I almost threw up laughing at him singing Kriss Kross. I can only imagine the dream he was having where he relived a Kriss Kross moment.


----------



## debbie5 (Mar 2, 2007)

The funniest thing is that this prompted ads on the right side of the page, for macaroni & cheese, DEPENDS and Fruit of the Loom men's briefs, with a nice "package" shot!! LMAO.


----------



## Dark Angel 27 (Sep 11, 2008)

debbie5 said:


> The funniest thing is that this prompted ads on the right side of the page, for macaroni & cheese, DEPENDS and Fruit of the Loom men's briefs, with a nice "package" shot!! LMAO.

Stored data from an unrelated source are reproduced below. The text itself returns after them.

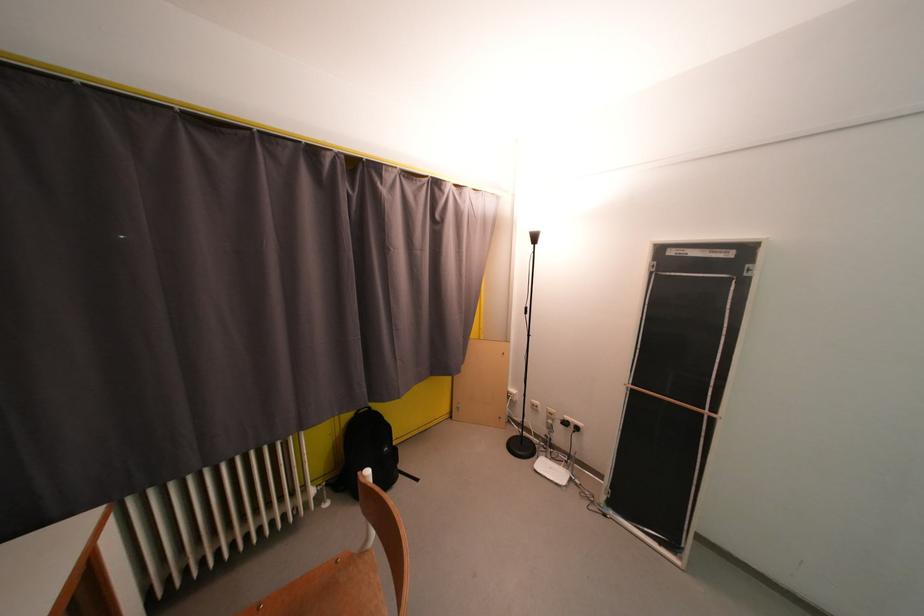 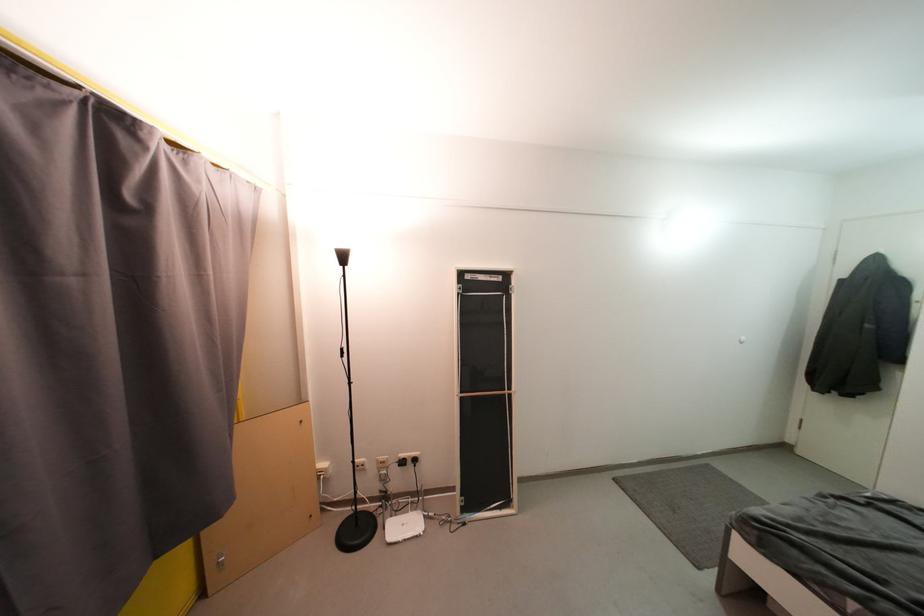 Locate, in the second image, the point that corresponds to pixel 561 463 in the first image.

(405, 515) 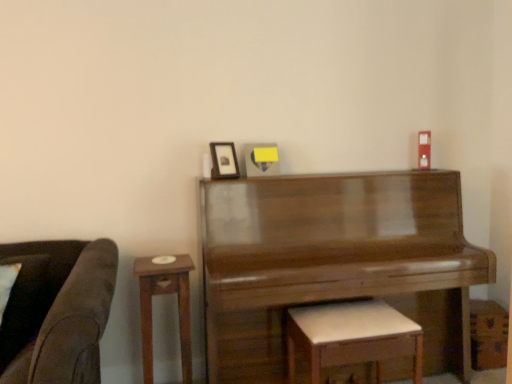 Locate an element on the screen. The image size is (512, 384). matte black picture frame at upper center is located at coordinates (224, 161).

This screenshot has height=384, width=512. What are the coordinates of `white leather stool at lower center` in the screenshot? It's located at (352, 336).

Describe the element at coordinates (334, 262) in the screenshot. The image size is (512, 384). I see `shiny brown piano at center` at that location.

You are a GUI agent. You are given a task and a screenshot of the screen. Output one action in this format:
    pyautogui.click(x=<x>, y=<y>)
    Task: Click on the shiny brown piano at center
    The image size is (512, 384).
    Given the screenshot: What is the action you would take?
    pyautogui.click(x=334, y=262)

Where is `matte black picture frame at upper center`? The image size is (512, 384). matte black picture frame at upper center is located at coordinates (224, 161).

Is point (454, 357) positioned before point (234, 148)?

That is False.

Could you tell me if shiny brown piano at center is turned towards matte black picture frame at upper center?

No, shiny brown piano at center is not turned towards matte black picture frame at upper center.

From the image's perspective, relative to matte black picture frame at upper center, is shiny brown piano at center above or below?

shiny brown piano at center is situated lower than matte black picture frame at upper center in the image.

Based on the photo, does shiny brown piano at center have a greater width compared to matte black picture frame at upper center?

Indeed, shiny brown piano at center has a greater width compared to matte black picture frame at upper center.

Would you consider shiny brown piano at center to be distant from wooden side table at left?

Actually, shiny brown piano at center and wooden side table at left are a little close together.

From a real-world perspective, which object stands above the other?

shiny brown piano at center is physically above.

Where is `piano in front of the wooden side table at left`? Image resolution: width=512 pixels, height=384 pixels. piano in front of the wooden side table at left is located at coordinates (334, 262).

From the image's perspective, is shiny brown piano at center located above or below wooden side table at left?

From the image's perspective, shiny brown piano at center appears above wooden side table at left.

Is matte black picture frame at upper center closer to camera compared to white leather stool at lower center?

No.

Would you say matte black picture frame at upper center contains white leather stool at lower center?

No, white leather stool at lower center is not inside matte black picture frame at upper center.

Would you say matte black picture frame at upper center is a long distance from white leather stool at lower center?

They are positioned close to each other.

From the picture: In the image, is wooden side table at left positioned in front of or behind white leather stool at lower center?

wooden side table at left is positioned farther from the viewer than white leather stool at lower center.

Which of these two, wooden side table at left or white leather stool at lower center, is bigger?

white leather stool at lower center.

From the image's perspective, between wooden side table at left and white leather stool at lower center, which one is located above?

wooden side table at left, from the image's perspective.

From their relative heights in the image, would you say wooden side table at left is taller or shorter than white leather stool at lower center?

Clearly, wooden side table at left is taller compared to white leather stool at lower center.

Locate an element on the screen. This screenshot has height=384, width=512. piano below the matte black picture frame at upper center (from the image's perspective) is located at coordinates (334, 262).

Is matte black picture frame at upper center inside or outside of shiny brown piano at center?

matte black picture frame at upper center lies outside shiny brown piano at center.

Which of these two, matte black picture frame at upper center or shiny brown piano at center, is wider?

shiny brown piano at center.

Measure the distance from matte black picture frame at upper center to shiny brown piano at center.

matte black picture frame at upper center is 69.60 centimeters from shiny brown piano at center.

From a real-world perspective, relative to white leather stool at lower center, is shiny brown piano at center vertically above or below?

shiny brown piano at center is situated higher than white leather stool at lower center in the real world.

Is shiny brown piano at center at the right side of white leather stool at lower center?

Incorrect, shiny brown piano at center is not on the right side of white leather stool at lower center.

Is shiny brown piano at center not near white leather stool at lower center?

No, there isn't a large distance between shiny brown piano at center and white leather stool at lower center.

Considering the relative sizes of shiny brown piano at center and white leather stool at lower center in the image provided, is shiny brown piano at center taller than white leather stool at lower center?

Yes.

From a real-world perspective, between white leather stool at lower center and wooden side table at left, who is vertically lower?

From a 3D spatial view, white leather stool at lower center is below.

The height and width of the screenshot is (384, 512). In order to click on stool in front of the wooden side table at left in this screenshot , I will do `click(352, 336)`.

Between white leather stool at lower center and wooden side table at left, which one has less height?

With less height is white leather stool at lower center.

Is white leather stool at lower center thinner than wooden side table at left?

In fact, white leather stool at lower center might be wider than wooden side table at left.

Identify the location of piano below the matte black picture frame at upper center (from a real-world perspective). The image size is (512, 384). (334, 262).

Where is `piano lying above the wooden side table at left (from the image's perspective)`? This screenshot has width=512, height=384. piano lying above the wooden side table at left (from the image's perspective) is located at coordinates (334, 262).

Based on their spatial positions, is matte black picture frame at upper center or white leather stool at lower center closer to wooden side table at left?

Among the two, matte black picture frame at upper center is located nearer to wooden side table at left.

Considering their positions, is white leather stool at lower center positioned closer to matte black picture frame at upper center than wooden side table at left?

wooden side table at left lies closer to matte black picture frame at upper center than the other object.

Based on their spatial positions, is wooden side table at left or matte black picture frame at upper center closer to shiny brown piano at center?

wooden side table at left lies closer to shiny brown piano at center than the other object.

From the image, which object appears to be farther from white leather stool at lower center, wooden side table at left or shiny brown piano at center?

wooden side table at left is positioned further to the anchor white leather stool at lower center.

Looking at the image, which one is located further to shiny brown piano at center, white leather stool at lower center or matte black picture frame at upper center?

matte black picture frame at upper center.

Estimate the real-world distances between objects in this image. Which object is closer to matte black picture frame at upper center, white leather stool at lower center or shiny brown piano at center?

shiny brown piano at center.

When comparing their distances from matte black picture frame at upper center, does wooden side table at left or shiny brown piano at center seem closer?

wooden side table at left.

When comparing their distances from shiny brown piano at center, does white leather stool at lower center or wooden side table at left seem further?

wooden side table at left is further to shiny brown piano at center.

Where is `piano between matte black picture frame at upper center and white leather stool at lower center in the up-down direction`? Image resolution: width=512 pixels, height=384 pixels. piano between matte black picture frame at upper center and white leather stool at lower center in the up-down direction is located at coordinates (334, 262).

Where is `table between matte black picture frame at upper center and white leather stool at lower center in the vertical direction`? This screenshot has height=384, width=512. table between matte black picture frame at upper center and white leather stool at lower center in the vertical direction is located at coordinates (165, 294).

my thoughts exactly and what the heck is that guy on? that's just messed up!

Holy Macoroni and Cheese! sounds a lot like Robin...maybe that's his secret ambition????!?


----------



## GothicCandle (Mar 26, 2007)

Dark Angel 27 said:


> Holy Macoroni and Cheese! sounds a lot like Robin...maybe that's his secret ambition????!?[/COLOR]


That's what I thought! lol

Holy macoroni and cheese Batman!


----------